● PROBLEM TO WORK ON: An exact copy of every entry is the answer here, with no pictures.

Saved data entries
--------------------

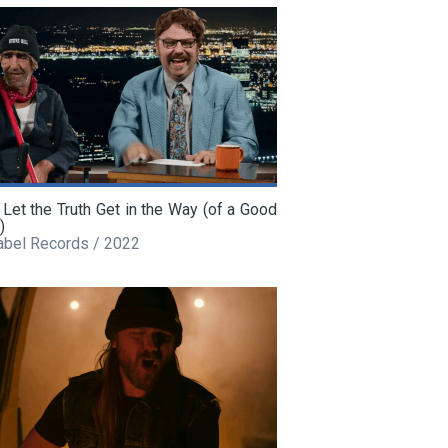
 Let the Truth Get in the Way (of a Good
)
abel Records / 2022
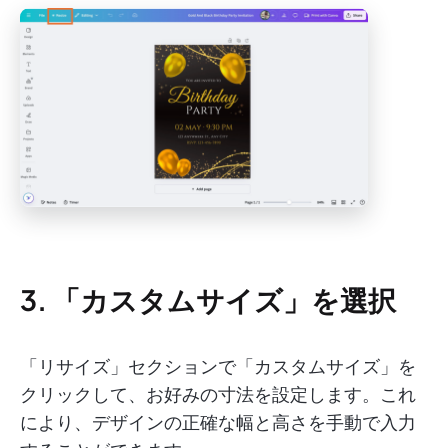
3. 「カスタムサイズ」を選択
「リサイズ」セクションで「カスタムサイズ」を
クリックして、お好みの寸法を設定します。これ
により、デザインの正確な幅と高さを手動で入力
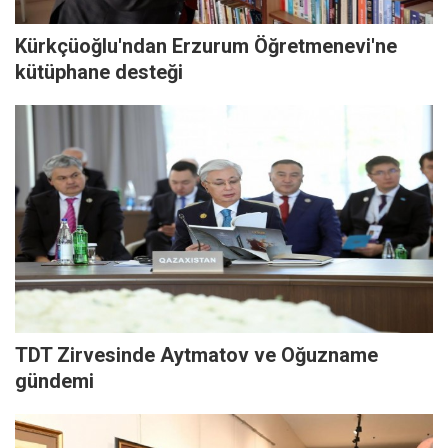
Kürkçüoğlu'ndan Erzurum Öğretmenevi'ne
kütüphane desteği
TDT Zirvesinde Aytmatov ve Oğuzname
gündemi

--------------------

● ANSWER AREA:
 Let the Truth Get in the Way (of a Good
)
abel Records / 2022
3. 「カスタムサイズ」を選択
「リサイズ」セクションで「カスタムサイズ」を
クリックして、お好みの寸法を設定します。これ
により、デザインの正確な幅と高さを手動で入力
Kürkçüoğlu'ndan Erzurum Öğretmenevi'ne
kütüphane desteği
TDT Zirvesinde Aytmatov ve Oğuzname
gündemi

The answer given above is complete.